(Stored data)
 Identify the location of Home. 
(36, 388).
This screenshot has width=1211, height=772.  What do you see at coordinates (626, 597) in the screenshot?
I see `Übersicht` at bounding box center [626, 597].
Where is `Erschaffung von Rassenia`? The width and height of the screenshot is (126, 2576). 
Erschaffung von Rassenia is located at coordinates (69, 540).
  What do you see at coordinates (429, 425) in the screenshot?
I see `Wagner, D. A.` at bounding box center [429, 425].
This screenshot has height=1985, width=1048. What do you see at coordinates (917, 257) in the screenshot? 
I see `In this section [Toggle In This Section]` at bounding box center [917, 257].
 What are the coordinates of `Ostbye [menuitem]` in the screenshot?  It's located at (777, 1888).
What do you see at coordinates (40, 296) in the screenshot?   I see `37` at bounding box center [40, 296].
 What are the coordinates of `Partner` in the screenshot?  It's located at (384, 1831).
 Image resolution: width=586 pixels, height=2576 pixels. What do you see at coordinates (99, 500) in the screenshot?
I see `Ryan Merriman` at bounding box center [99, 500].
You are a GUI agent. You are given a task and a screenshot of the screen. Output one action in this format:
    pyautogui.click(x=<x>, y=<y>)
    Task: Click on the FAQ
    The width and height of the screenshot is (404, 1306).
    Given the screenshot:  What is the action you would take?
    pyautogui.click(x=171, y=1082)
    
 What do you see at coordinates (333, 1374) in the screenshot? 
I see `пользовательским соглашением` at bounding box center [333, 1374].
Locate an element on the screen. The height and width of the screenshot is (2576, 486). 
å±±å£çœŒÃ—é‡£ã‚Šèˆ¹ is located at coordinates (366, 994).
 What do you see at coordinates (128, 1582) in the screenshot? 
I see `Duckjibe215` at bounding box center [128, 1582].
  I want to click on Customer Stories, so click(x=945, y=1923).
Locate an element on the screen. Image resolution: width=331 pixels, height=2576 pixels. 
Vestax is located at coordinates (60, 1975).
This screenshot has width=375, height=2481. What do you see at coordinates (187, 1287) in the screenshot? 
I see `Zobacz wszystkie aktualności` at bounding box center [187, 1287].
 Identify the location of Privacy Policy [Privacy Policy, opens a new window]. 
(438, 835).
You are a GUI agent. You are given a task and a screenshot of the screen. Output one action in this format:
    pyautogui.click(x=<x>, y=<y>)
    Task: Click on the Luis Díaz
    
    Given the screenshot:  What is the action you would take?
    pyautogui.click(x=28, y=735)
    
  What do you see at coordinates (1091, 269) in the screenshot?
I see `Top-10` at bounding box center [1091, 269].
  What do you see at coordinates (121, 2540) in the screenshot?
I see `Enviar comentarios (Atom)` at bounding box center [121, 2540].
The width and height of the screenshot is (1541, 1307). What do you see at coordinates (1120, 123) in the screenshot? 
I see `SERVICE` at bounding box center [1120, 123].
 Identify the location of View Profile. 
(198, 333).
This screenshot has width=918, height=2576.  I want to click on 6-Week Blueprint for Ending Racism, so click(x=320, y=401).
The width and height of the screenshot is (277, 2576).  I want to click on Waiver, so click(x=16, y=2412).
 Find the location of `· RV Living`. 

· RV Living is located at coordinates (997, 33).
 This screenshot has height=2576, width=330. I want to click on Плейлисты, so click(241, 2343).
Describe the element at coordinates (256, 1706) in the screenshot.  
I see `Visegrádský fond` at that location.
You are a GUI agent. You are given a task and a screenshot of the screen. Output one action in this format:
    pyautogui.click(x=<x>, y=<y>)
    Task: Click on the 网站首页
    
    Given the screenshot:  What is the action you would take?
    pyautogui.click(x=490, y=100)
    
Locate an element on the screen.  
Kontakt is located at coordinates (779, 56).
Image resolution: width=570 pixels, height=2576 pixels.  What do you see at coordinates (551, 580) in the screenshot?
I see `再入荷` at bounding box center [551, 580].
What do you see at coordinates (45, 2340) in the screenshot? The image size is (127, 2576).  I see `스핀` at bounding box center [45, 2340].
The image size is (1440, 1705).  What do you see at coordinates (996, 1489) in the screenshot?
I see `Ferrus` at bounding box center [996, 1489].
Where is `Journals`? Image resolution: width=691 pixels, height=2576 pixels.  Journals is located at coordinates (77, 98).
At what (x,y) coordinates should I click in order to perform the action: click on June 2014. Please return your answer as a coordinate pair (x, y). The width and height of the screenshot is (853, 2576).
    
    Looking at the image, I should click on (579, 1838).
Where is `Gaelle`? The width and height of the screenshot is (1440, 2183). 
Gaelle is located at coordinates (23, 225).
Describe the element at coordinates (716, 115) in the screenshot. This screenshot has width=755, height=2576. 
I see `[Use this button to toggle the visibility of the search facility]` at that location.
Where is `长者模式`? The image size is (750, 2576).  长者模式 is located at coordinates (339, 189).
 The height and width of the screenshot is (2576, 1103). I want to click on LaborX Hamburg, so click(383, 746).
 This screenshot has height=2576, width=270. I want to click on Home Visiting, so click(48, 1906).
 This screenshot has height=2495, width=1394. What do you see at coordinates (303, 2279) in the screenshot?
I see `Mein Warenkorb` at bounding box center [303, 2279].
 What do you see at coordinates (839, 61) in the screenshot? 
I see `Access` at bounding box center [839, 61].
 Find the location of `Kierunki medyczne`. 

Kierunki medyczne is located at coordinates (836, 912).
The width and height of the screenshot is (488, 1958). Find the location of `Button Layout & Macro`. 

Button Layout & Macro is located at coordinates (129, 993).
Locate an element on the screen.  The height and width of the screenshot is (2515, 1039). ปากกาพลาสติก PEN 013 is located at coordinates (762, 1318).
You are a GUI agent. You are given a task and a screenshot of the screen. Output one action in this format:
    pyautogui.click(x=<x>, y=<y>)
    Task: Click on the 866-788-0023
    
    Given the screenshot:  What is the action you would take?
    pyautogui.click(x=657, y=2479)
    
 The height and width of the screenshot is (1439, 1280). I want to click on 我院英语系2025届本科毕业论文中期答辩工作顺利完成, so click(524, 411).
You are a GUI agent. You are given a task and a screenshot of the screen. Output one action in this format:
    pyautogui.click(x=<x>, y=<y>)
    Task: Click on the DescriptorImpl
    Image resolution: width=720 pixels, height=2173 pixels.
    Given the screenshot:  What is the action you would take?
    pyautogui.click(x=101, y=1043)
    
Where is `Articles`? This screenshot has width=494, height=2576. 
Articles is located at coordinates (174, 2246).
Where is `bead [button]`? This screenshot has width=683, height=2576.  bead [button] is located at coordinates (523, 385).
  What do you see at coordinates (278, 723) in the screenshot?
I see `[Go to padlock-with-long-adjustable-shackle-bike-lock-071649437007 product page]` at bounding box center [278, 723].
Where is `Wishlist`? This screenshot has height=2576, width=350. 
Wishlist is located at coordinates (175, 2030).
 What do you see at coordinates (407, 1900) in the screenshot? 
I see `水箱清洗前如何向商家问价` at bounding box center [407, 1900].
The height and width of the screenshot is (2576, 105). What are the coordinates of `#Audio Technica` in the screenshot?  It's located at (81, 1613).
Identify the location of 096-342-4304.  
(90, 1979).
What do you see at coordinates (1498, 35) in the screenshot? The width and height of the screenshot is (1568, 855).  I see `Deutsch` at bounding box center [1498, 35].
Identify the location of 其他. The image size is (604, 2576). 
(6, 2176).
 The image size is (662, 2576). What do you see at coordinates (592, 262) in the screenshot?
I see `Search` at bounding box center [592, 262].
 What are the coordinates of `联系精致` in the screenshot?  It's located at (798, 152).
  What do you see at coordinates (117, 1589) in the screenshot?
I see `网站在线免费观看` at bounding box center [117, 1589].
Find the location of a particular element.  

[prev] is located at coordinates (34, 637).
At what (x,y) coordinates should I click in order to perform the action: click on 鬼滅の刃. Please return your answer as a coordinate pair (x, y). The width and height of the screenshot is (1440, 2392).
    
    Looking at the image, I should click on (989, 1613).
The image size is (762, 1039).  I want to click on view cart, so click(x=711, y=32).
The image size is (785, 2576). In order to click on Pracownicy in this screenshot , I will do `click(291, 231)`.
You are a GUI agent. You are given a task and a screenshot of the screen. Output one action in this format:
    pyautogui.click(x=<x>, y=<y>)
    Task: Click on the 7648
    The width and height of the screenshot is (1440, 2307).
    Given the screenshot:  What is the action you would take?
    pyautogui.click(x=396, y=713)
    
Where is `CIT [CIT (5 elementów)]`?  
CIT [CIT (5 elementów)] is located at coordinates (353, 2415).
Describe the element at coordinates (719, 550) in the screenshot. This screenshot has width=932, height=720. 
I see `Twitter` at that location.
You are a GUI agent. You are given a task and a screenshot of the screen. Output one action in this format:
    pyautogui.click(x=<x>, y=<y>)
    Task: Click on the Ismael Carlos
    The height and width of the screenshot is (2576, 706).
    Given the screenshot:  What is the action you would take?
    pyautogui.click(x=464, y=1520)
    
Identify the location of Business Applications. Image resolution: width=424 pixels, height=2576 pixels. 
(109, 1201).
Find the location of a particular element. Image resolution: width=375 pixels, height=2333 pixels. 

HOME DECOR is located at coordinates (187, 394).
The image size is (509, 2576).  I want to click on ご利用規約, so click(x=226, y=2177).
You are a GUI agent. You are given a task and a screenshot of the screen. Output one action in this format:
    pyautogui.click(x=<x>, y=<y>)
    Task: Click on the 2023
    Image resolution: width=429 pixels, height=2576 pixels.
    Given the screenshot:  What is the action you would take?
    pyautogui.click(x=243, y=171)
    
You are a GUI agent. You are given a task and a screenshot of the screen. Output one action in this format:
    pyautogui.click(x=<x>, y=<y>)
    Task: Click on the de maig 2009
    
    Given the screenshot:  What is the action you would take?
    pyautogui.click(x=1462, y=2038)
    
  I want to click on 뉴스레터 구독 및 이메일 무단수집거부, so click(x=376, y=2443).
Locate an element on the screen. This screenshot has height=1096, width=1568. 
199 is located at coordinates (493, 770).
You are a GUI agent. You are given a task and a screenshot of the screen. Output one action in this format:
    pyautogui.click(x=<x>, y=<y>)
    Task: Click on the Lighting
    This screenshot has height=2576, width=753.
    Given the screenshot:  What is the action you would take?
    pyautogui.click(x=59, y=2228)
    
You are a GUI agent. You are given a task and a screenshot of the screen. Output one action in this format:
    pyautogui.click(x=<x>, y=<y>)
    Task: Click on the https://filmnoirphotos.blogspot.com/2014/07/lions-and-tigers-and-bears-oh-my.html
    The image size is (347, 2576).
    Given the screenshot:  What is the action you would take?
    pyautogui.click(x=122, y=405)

Task statement >>
The lines to copy run from the first line of the entries to the line containing "What do you see at coordinates (40, 296)"; copy them exactly and output nothing else.

Output of the task >>
 Identify the location of Home. 
(36, 388).
This screenshot has width=1211, height=772.  What do you see at coordinates (626, 597) in the screenshot?
I see `Übersicht` at bounding box center [626, 597].
Where is `Erschaffung von Rassenia`? The width and height of the screenshot is (126, 2576). 
Erschaffung von Rassenia is located at coordinates (69, 540).
  What do you see at coordinates (429, 425) in the screenshot?
I see `Wagner, D. A.` at bounding box center [429, 425].
This screenshot has height=1985, width=1048. What do you see at coordinates (917, 257) in the screenshot? 
I see `In this section [Toggle In This Section]` at bounding box center [917, 257].
 What are the coordinates of `Ostbye [menuitem]` in the screenshot?  It's located at (777, 1888).
What do you see at coordinates (40, 296) in the screenshot?   I see `37` at bounding box center [40, 296].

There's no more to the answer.